Translation:It is one size too small for me.

December 27, 2014



Why not the conjunctive "aon mhéid" here?


Aon mhéid without amháin would mean “any size”.


For some reason the slo-mo tortoise did not work with this one. I got there in the end, having listened eight times, but it still sounded like "ro-bheaga don" which had me splitting it into "raibh" and an unidentifiable "bheagadon" which set me off after mastodons" and pteranodons*. It's clearly too early in the morning...


Apparently, the new web redesign shows a "turtle" icon even though Irish doesn't have the option of slowing down the audio.


why is there a hyphen?

I learnt from a connemara-native teacher that ró only takes a hyphen when it is followed by a vowel... (unlike an that always comes with a Hyphen)


The entry for in the FGB links to 6 examples of ró- with a hyphen, The first 4 involved ró- as a prefix to a word starting with a vowel (ró-ard, ró-éasca, ró-íochtarach and ró-onórach).
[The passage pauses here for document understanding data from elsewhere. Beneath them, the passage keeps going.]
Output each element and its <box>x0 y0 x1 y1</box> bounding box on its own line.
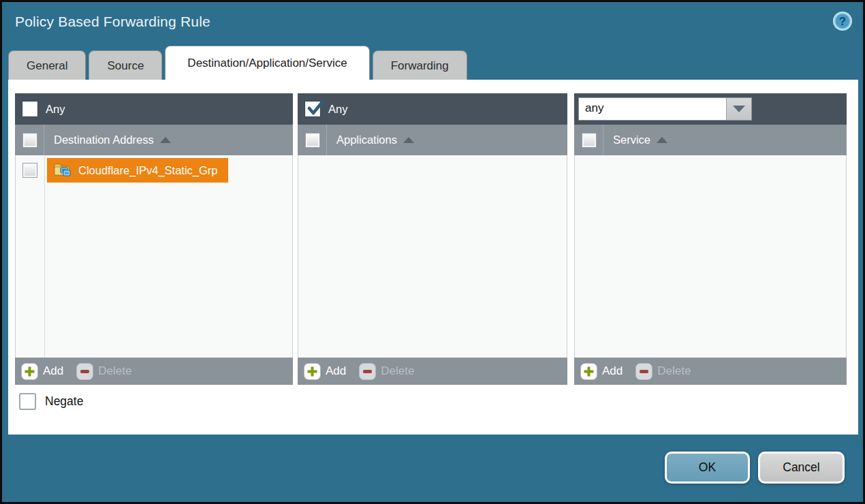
applications-delete-button[interactable]: Delete <box>359 363 414 380</box>
applications-panel: Any Applications Add <box>298 93 567 385</box>
delete-label: Delete <box>381 364 414 378</box>
add-label: Add <box>602 364 623 378</box>
tab-strip: General Source Destination/Application/S… <box>8 46 467 80</box>
delete-icon <box>635 363 652 380</box>
add-icon <box>21 363 38 380</box>
svg-text:?: ? <box>839 15 846 28</box>
sort-ascending-icon[interactable] <box>657 137 667 143</box>
applications-any-bar: Any <box>298 93 567 125</box>
delete-label: Delete <box>657 364 691 378</box>
help-icon[interactable]: ? <box>832 10 853 32</box>
ok-button[interactable]: OK <box>665 452 750 484</box>
service-add-button[interactable]: Add <box>580 363 623 380</box>
dropdown-button[interactable] <box>726 98 751 120</box>
applications-select-all-cell <box>298 125 327 155</box>
applications-any-checkbox[interactable] <box>305 101 320 116</box>
delete-label: Delete <box>98 364 131 378</box>
applications-list <box>298 155 567 358</box>
service-type-value: any <box>579 98 726 120</box>
negate-row: Negate <box>19 393 83 410</box>
destination-column-header[interactable]: Destination Address <box>54 133 154 146</box>
service-type-dropdown[interactable]: any <box>578 97 752 121</box>
applications-column-header[interactable]: Applications <box>336 133 397 146</box>
add-icon <box>580 363 597 380</box>
policy-based-forwarding-dialog: Policy Based Forwarding Rule ? General S… <box>0 0 865 504</box>
selected-address-item[interactable]: Cloudflare_IPv4_Static_Grp <box>47 158 228 183</box>
service-header-row: Service <box>574 125 847 155</box>
table-row[interactable]: Cloudflare_IPv4_Static_Grp <box>16 158 292 183</box>
cancel-button[interactable]: Cancel <box>758 452 845 484</box>
applications-add-button[interactable]: Add <box>304 363 346 380</box>
tab-forwarding[interactable]: Forwarding <box>373 50 467 80</box>
destination-select-all-checkbox[interactable] <box>22 133 37 148</box>
negate-label: Negate <box>45 394 83 409</box>
destination-header-row: Destination Address <box>15 125 293 155</box>
applications-footer: Add Delete <box>298 358 567 385</box>
address-item-label: Cloudflare_IPv4_Static_Grp <box>78 164 218 177</box>
applications-any-label: Any <box>328 103 347 116</box>
service-select-all-checkbox[interactable] <box>582 133 597 148</box>
destination-any-checkbox[interactable] <box>22 101 37 116</box>
dialog-content: Any Destination Address <box>8 80 858 435</box>
add-label: Add <box>43 364 63 378</box>
add-icon <box>304 363 321 380</box>
tab-source[interactable]: Source <box>89 50 162 80</box>
sort-ascending-icon[interactable] <box>160 137 171 143</box>
destination-delete-button[interactable]: Delete <box>76 363 131 380</box>
negate-checkbox[interactable] <box>19 393 36 410</box>
service-list <box>574 155 847 358</box>
dialog-button-bar: OK Cancel <box>665 452 845 484</box>
address-group-icon <box>54 161 72 180</box>
add-label: Add <box>326 364 346 378</box>
column-separator <box>44 155 45 358</box>
destination-select-all-cell <box>15 125 44 155</box>
destination-address-list: Cloudflare_IPv4_Static_Grp <box>15 155 293 358</box>
service-select-all-cell <box>574 125 603 155</box>
service-type-bar: any <box>574 93 847 125</box>
tab-destination-application-service[interactable]: Destination/Application/Service <box>165 46 369 80</box>
destination-add-button[interactable]: Add <box>21 363 63 380</box>
delete-icon <box>359 363 376 380</box>
checkmark-icon <box>306 100 324 118</box>
destination-any-label: Any <box>46 103 65 116</box>
service-column-header[interactable]: Service <box>613 133 650 146</box>
service-delete-button[interactable]: Delete <box>635 363 691 380</box>
tab-general[interactable]: General <box>8 50 86 80</box>
dialog-title: Policy Based Forwarding Rule <box>15 14 210 30</box>
service-footer: Add Delete <box>574 358 847 385</box>
service-panel: any Service <box>574 93 847 385</box>
destination-footer: Add Delete <box>15 358 293 385</box>
chevron-down-icon <box>733 106 745 112</box>
panel-columns: Any Destination Address <box>15 93 847 385</box>
sort-ascending-icon[interactable] <box>403 137 414 143</box>
destination-any-bar: Any <box>15 93 293 125</box>
applications-select-all-checkbox[interactable] <box>305 133 320 148</box>
applications-header-row: Applications <box>298 125 567 155</box>
row-checkbox[interactable] <box>22 163 37 178</box>
delete-icon <box>76 363 93 380</box>
destination-address-panel: Any Destination Address <box>15 93 293 385</box>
But the final 2 use a hyphen when the word starts with a consonant - ró-thais and Ró-Naofa.

The NEID entry for "too" provides links to examples in other entries such as ró-bhéalscaoilte, ró-mhórchúiseach, ró-ghortach and ró-leitheadach.

potafocal.com includes ró-thromchúiseach, ró-léanmhar and ró-scamallach.

The 2016 version of the Caighdeán includes ró-leisciúil.

In most cases, these sources don't use a hyphen between and words that start with a consonant, but there are certainly examples of the hyphen being used by reliable sources. So the hyphen isn't necessary, but it is used at times.